## Work to be completed
Give back every entry below, exactly as written.

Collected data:
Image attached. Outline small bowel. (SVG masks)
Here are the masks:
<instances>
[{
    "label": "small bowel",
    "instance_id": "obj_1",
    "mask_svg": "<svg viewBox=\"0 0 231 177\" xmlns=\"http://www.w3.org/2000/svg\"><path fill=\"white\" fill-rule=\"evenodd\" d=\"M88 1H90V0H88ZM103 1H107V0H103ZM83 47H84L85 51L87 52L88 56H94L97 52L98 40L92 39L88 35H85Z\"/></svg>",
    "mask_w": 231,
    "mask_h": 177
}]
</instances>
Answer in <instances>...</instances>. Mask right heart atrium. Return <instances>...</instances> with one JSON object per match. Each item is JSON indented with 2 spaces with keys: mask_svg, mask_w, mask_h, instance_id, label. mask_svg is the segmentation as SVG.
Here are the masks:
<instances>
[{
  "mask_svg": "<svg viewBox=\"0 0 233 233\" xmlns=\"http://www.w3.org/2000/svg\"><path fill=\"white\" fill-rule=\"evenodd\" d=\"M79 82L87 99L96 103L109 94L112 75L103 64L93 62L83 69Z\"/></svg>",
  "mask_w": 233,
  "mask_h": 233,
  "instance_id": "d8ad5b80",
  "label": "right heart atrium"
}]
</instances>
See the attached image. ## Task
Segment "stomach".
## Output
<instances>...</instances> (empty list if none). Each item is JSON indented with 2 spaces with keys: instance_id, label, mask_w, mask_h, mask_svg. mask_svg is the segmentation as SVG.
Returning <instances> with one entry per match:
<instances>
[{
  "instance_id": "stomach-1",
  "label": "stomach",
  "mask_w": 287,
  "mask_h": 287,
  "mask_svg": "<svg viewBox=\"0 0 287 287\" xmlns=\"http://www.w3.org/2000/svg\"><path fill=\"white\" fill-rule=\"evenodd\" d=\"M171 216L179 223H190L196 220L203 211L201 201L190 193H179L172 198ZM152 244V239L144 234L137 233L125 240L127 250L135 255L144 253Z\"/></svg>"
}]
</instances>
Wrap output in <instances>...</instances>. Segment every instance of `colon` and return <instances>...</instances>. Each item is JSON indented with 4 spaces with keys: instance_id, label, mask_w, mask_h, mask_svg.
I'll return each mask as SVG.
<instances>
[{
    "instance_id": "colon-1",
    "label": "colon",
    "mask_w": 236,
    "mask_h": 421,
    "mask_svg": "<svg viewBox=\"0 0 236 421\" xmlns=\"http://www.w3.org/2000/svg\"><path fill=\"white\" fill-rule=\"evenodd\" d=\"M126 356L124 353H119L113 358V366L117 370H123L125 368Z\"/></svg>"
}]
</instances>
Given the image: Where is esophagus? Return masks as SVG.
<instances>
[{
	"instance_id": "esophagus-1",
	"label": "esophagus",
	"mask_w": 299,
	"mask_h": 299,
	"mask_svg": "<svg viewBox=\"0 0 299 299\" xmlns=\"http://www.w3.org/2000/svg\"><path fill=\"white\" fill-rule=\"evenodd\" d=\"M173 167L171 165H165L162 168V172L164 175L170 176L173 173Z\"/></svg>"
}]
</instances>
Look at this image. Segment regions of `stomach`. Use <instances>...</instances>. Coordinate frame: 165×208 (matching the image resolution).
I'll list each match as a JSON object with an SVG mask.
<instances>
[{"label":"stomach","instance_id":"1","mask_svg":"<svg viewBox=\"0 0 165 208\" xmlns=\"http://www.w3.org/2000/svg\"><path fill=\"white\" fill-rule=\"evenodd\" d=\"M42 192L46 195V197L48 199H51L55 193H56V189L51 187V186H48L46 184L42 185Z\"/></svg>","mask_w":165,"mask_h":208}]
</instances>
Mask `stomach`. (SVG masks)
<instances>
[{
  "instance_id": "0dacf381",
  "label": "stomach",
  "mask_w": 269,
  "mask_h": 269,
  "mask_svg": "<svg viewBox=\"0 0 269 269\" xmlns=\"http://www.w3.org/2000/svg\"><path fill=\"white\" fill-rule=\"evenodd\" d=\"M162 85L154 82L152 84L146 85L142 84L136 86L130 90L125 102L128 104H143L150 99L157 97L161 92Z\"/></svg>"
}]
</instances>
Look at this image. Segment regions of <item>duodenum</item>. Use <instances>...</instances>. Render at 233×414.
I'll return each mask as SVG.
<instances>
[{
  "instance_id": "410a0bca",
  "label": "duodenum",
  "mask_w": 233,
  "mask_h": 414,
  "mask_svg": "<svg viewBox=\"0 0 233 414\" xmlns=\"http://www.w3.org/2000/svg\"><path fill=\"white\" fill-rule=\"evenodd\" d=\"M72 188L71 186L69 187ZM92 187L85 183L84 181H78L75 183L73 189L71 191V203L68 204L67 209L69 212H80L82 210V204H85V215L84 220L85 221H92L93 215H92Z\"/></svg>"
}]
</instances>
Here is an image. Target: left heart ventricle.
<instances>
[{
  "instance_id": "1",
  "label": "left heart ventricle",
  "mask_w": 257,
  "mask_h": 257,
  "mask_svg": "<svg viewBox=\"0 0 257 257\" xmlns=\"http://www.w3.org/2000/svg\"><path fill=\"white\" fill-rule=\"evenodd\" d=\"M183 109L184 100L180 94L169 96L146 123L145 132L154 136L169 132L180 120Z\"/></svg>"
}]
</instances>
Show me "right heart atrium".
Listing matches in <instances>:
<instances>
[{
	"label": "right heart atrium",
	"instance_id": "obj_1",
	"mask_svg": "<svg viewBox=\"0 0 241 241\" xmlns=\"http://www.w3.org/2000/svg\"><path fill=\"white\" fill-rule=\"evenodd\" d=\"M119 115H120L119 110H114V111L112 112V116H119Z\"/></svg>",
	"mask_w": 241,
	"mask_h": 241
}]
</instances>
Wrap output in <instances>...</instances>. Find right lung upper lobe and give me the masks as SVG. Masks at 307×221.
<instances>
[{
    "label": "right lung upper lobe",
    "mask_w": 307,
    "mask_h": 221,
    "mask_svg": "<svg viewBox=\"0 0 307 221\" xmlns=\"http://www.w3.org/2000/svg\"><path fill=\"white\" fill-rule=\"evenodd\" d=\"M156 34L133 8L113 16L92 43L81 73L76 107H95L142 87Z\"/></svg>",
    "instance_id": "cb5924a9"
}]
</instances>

## Task solution
Image attached. Outline small bowel. (SVG masks)
Here are the masks:
<instances>
[{
    "label": "small bowel",
    "instance_id": "obj_1",
    "mask_svg": "<svg viewBox=\"0 0 231 177\" xmlns=\"http://www.w3.org/2000/svg\"><path fill=\"white\" fill-rule=\"evenodd\" d=\"M88 1H90V0H88ZM103 1H107V0H103ZM83 47H84L85 51L87 52L88 56H94L97 52L98 40L92 39L88 35H85Z\"/></svg>",
    "mask_w": 231,
    "mask_h": 177
}]
</instances>
Answer in <instances>...</instances>. Mask right heart atrium. Return <instances>...</instances> with one JSON object per match. Each item is JSON indented with 2 spaces with keys: mask_svg, mask_w, mask_h, instance_id, label. mask_svg is the segmentation as SVG.
Here are the masks:
<instances>
[{
  "mask_svg": "<svg viewBox=\"0 0 233 233\" xmlns=\"http://www.w3.org/2000/svg\"><path fill=\"white\" fill-rule=\"evenodd\" d=\"M79 82L87 99L96 103L109 94L112 75L103 64L93 62L83 69Z\"/></svg>",
  "mask_w": 233,
  "mask_h": 233,
  "instance_id": "d8ad5b80",
  "label": "right heart atrium"
}]
</instances>
See the attached image. ## Task
Segment "stomach".
## Output
<instances>...</instances> (empty list if none). Each item is JSON indented with 2 spaces with keys: instance_id, label, mask_w, mask_h, mask_svg. mask_svg is the segmentation as SVG.
Returning <instances> with one entry per match:
<instances>
[{
  "instance_id": "stomach-1",
  "label": "stomach",
  "mask_w": 287,
  "mask_h": 287,
  "mask_svg": "<svg viewBox=\"0 0 287 287\" xmlns=\"http://www.w3.org/2000/svg\"><path fill=\"white\" fill-rule=\"evenodd\" d=\"M171 216L179 223H190L196 220L203 211L201 201L190 193H179L172 198ZM152 244V239L144 234L137 233L125 240L127 250L135 255L144 253Z\"/></svg>"
}]
</instances>
Wrap output in <instances>...</instances>. Segment every instance of `colon` and return <instances>...</instances>. Each item is JSON indented with 4 spaces with keys: instance_id, label, mask_w, mask_h, mask_svg.
I'll return each mask as SVG.
<instances>
[{
    "instance_id": "colon-1",
    "label": "colon",
    "mask_w": 236,
    "mask_h": 421,
    "mask_svg": "<svg viewBox=\"0 0 236 421\" xmlns=\"http://www.w3.org/2000/svg\"><path fill=\"white\" fill-rule=\"evenodd\" d=\"M126 356L124 353H119L113 358V366L117 370H123L125 368Z\"/></svg>"
}]
</instances>
Given the image: Where is esophagus? Return masks as SVG.
<instances>
[{
	"instance_id": "esophagus-1",
	"label": "esophagus",
	"mask_w": 299,
	"mask_h": 299,
	"mask_svg": "<svg viewBox=\"0 0 299 299\" xmlns=\"http://www.w3.org/2000/svg\"><path fill=\"white\" fill-rule=\"evenodd\" d=\"M173 167L171 165H165L162 168V172L164 175L170 176L173 173Z\"/></svg>"
}]
</instances>
Look at this image. Segment regions of `stomach`. Use <instances>...</instances>. Coordinate frame: 165×208 (matching the image resolution).
I'll list each match as a JSON object with an SVG mask.
<instances>
[{"label":"stomach","instance_id":"1","mask_svg":"<svg viewBox=\"0 0 165 208\" xmlns=\"http://www.w3.org/2000/svg\"><path fill=\"white\" fill-rule=\"evenodd\" d=\"M42 192L46 195V197L48 199H51L55 193H56V189L51 187V186H48L46 184L42 185Z\"/></svg>","mask_w":165,"mask_h":208}]
</instances>
Mask `stomach`. (SVG masks)
<instances>
[{
  "instance_id": "0dacf381",
  "label": "stomach",
  "mask_w": 269,
  "mask_h": 269,
  "mask_svg": "<svg viewBox=\"0 0 269 269\" xmlns=\"http://www.w3.org/2000/svg\"><path fill=\"white\" fill-rule=\"evenodd\" d=\"M162 85L154 82L152 84L146 85L142 84L136 86L130 90L125 102L128 104H143L150 99L157 97L161 92Z\"/></svg>"
}]
</instances>
Look at this image. Segment regions of <item>duodenum</item>. Use <instances>...</instances>. Render at 233×414.
I'll return each mask as SVG.
<instances>
[{
  "instance_id": "410a0bca",
  "label": "duodenum",
  "mask_w": 233,
  "mask_h": 414,
  "mask_svg": "<svg viewBox=\"0 0 233 414\" xmlns=\"http://www.w3.org/2000/svg\"><path fill=\"white\" fill-rule=\"evenodd\" d=\"M72 188L71 186L69 187ZM92 187L85 183L84 181H78L75 183L73 189L71 191V203L68 204L67 209L69 212H80L82 210V204H85V215L84 220L85 221H92L93 215H92Z\"/></svg>"
}]
</instances>
Here is an image. Target: left heart ventricle.
<instances>
[{
  "instance_id": "1",
  "label": "left heart ventricle",
  "mask_w": 257,
  "mask_h": 257,
  "mask_svg": "<svg viewBox=\"0 0 257 257\" xmlns=\"http://www.w3.org/2000/svg\"><path fill=\"white\" fill-rule=\"evenodd\" d=\"M183 109L184 100L180 94L169 96L146 123L145 132L154 136L169 132L180 120Z\"/></svg>"
}]
</instances>
Show me "right heart atrium".
Listing matches in <instances>:
<instances>
[{
	"label": "right heart atrium",
	"instance_id": "obj_1",
	"mask_svg": "<svg viewBox=\"0 0 241 241\" xmlns=\"http://www.w3.org/2000/svg\"><path fill=\"white\" fill-rule=\"evenodd\" d=\"M119 115H120L119 110H114V111L112 112V116H119Z\"/></svg>",
	"mask_w": 241,
	"mask_h": 241
}]
</instances>
Wrap output in <instances>...</instances>. Find right lung upper lobe and give me the masks as SVG. Masks at 307×221.
<instances>
[{
    "label": "right lung upper lobe",
    "mask_w": 307,
    "mask_h": 221,
    "mask_svg": "<svg viewBox=\"0 0 307 221\" xmlns=\"http://www.w3.org/2000/svg\"><path fill=\"white\" fill-rule=\"evenodd\" d=\"M156 34L133 8L113 16L92 43L81 73L76 107H95L142 87Z\"/></svg>",
    "instance_id": "cb5924a9"
}]
</instances>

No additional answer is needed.